(Collected data)
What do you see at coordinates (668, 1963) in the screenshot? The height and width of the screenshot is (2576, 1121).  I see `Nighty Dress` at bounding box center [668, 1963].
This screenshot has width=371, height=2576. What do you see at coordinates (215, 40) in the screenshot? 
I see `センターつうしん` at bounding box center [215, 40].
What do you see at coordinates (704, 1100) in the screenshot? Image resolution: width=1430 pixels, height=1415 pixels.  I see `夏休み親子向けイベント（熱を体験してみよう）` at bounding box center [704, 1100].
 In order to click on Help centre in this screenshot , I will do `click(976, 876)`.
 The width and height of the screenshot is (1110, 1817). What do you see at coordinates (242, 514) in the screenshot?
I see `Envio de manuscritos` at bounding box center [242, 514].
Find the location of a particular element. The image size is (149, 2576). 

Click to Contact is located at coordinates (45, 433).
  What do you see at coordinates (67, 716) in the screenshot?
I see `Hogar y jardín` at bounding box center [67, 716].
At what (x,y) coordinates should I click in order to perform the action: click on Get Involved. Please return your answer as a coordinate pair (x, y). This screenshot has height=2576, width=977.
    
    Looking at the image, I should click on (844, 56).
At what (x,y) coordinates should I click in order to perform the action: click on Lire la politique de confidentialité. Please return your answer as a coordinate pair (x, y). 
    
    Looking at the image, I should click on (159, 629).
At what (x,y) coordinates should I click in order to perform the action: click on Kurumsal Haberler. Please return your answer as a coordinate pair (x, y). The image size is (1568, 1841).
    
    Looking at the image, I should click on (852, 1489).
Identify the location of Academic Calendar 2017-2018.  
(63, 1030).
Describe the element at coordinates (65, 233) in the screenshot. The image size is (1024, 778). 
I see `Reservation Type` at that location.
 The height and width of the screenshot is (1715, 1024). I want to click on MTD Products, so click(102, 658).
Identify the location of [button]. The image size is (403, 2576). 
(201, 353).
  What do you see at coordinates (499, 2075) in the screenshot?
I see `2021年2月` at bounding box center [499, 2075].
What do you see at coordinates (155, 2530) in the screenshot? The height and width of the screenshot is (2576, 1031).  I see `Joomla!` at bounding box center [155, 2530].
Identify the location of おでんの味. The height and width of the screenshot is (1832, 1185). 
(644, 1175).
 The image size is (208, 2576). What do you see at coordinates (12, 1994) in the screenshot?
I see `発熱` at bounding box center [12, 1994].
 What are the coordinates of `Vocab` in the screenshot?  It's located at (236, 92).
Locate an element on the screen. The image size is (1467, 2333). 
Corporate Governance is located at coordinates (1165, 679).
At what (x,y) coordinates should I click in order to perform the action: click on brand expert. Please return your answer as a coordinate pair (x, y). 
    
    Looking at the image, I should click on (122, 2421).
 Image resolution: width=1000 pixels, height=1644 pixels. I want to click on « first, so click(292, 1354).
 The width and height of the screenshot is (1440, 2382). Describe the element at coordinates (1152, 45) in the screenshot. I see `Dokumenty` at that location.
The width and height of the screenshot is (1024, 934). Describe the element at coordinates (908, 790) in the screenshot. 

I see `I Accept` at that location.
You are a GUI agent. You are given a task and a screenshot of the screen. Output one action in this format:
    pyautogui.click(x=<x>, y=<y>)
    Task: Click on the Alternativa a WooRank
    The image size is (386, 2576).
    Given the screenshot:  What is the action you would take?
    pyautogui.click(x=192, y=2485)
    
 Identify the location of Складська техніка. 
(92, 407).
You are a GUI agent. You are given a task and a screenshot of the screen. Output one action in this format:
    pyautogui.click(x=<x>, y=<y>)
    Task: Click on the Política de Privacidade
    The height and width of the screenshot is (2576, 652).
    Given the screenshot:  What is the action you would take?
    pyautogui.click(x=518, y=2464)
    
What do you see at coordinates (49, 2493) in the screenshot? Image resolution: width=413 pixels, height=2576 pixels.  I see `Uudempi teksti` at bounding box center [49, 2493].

WHAT THE TASK ASKS — What is needed is an exact copy of every entry above.

PROBLEM SOLUTION —
What do you see at coordinates (668, 1963) in the screenshot? The height and width of the screenshot is (2576, 1121).  I see `Nighty Dress` at bounding box center [668, 1963].
This screenshot has width=371, height=2576. What do you see at coordinates (215, 40) in the screenshot? 
I see `センターつうしん` at bounding box center [215, 40].
What do you see at coordinates (704, 1100) in the screenshot? Image resolution: width=1430 pixels, height=1415 pixels.  I see `夏休み親子向けイベント（熱を体験してみよう）` at bounding box center [704, 1100].
 In order to click on Help centre in this screenshot , I will do `click(976, 876)`.
 The width and height of the screenshot is (1110, 1817). What do you see at coordinates (242, 514) in the screenshot?
I see `Envio de manuscritos` at bounding box center [242, 514].
Find the location of a particular element. The image size is (149, 2576). 

Click to Contact is located at coordinates (45, 433).
  What do you see at coordinates (67, 716) in the screenshot?
I see `Hogar y jardín` at bounding box center [67, 716].
At what (x,y) coordinates should I click in order to perform the action: click on Get Involved. Please return your answer as a coordinate pair (x, y). This screenshot has height=2576, width=977.
    
    Looking at the image, I should click on (844, 56).
At what (x,y) coordinates should I click in order to perform the action: click on Lire la politique de confidentialité. Please return your answer as a coordinate pair (x, y). 
    
    Looking at the image, I should click on (159, 629).
At what (x,y) coordinates should I click in order to perform the action: click on Kurumsal Haberler. Please return your answer as a coordinate pair (x, y). The image size is (1568, 1841).
    
    Looking at the image, I should click on (852, 1489).
Identify the location of Academic Calendar 2017-2018.  
(63, 1030).
Describe the element at coordinates (65, 233) in the screenshot. The image size is (1024, 778). 
I see `Reservation Type` at that location.
 The height and width of the screenshot is (1715, 1024). I want to click on MTD Products, so click(102, 658).
Identify the location of [button]. The image size is (403, 2576). 
(201, 353).
  What do you see at coordinates (499, 2075) in the screenshot?
I see `2021年2月` at bounding box center [499, 2075].
What do you see at coordinates (155, 2530) in the screenshot? The height and width of the screenshot is (2576, 1031).  I see `Joomla!` at bounding box center [155, 2530].
Identify the location of おでんの味. The height and width of the screenshot is (1832, 1185). 
(644, 1175).
 The image size is (208, 2576). What do you see at coordinates (12, 1994) in the screenshot?
I see `発熱` at bounding box center [12, 1994].
 What are the coordinates of `Vocab` in the screenshot?  It's located at (236, 92).
Locate an element on the screen. The image size is (1467, 2333). 
Corporate Governance is located at coordinates (1165, 679).
At what (x,y) coordinates should I click in order to perform the action: click on brand expert. Please return your answer as a coordinate pair (x, y). 
    
    Looking at the image, I should click on (122, 2421).
 Image resolution: width=1000 pixels, height=1644 pixels. I want to click on « first, so click(292, 1354).
 The width and height of the screenshot is (1440, 2382). Describe the element at coordinates (1152, 45) in the screenshot. I see `Dokumenty` at that location.
The width and height of the screenshot is (1024, 934). Describe the element at coordinates (908, 790) in the screenshot. 

I see `I Accept` at that location.
You are a GUI agent. You are given a task and a screenshot of the screen. Output one action in this format:
    pyautogui.click(x=<x>, y=<y>)
    Task: Click on the Alternativa a WooRank
    The image size is (386, 2576).
    Given the screenshot:  What is the action you would take?
    pyautogui.click(x=192, y=2485)
    
 Identify the location of Складська техніка. 
(92, 407).
You are a GUI agent. You are given a task and a screenshot of the screen. Output one action in this format:
    pyautogui.click(x=<x>, y=<y>)
    Task: Click on the Política de Privacidade
    The height and width of the screenshot is (2576, 652).
    Given the screenshot:  What is the action you would take?
    pyautogui.click(x=518, y=2464)
    
What do you see at coordinates (49, 2493) in the screenshot? Image resolution: width=413 pixels, height=2576 pixels.  I see `Uudempi teksti` at bounding box center [49, 2493].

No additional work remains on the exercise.